##### Information shown

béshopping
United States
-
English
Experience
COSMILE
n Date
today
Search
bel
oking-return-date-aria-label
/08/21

##########
##### Information shown

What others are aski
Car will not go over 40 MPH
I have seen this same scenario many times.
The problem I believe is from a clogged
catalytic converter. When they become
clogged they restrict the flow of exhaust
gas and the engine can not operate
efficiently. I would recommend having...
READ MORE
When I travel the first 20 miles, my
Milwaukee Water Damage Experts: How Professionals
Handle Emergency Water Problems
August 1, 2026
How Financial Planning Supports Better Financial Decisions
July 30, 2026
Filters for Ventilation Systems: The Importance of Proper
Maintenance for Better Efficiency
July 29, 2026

##########
##### Information shown

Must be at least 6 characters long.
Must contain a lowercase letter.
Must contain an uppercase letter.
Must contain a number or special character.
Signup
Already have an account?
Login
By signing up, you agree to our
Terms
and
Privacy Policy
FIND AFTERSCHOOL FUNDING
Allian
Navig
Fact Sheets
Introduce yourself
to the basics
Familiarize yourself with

##########

**Work to complete**
Filter the entries above and keep only the lines with the word "Better".

**The answer**
How Financial Planning Supports Better Financial Decisions
Maintenance for Better Efficiency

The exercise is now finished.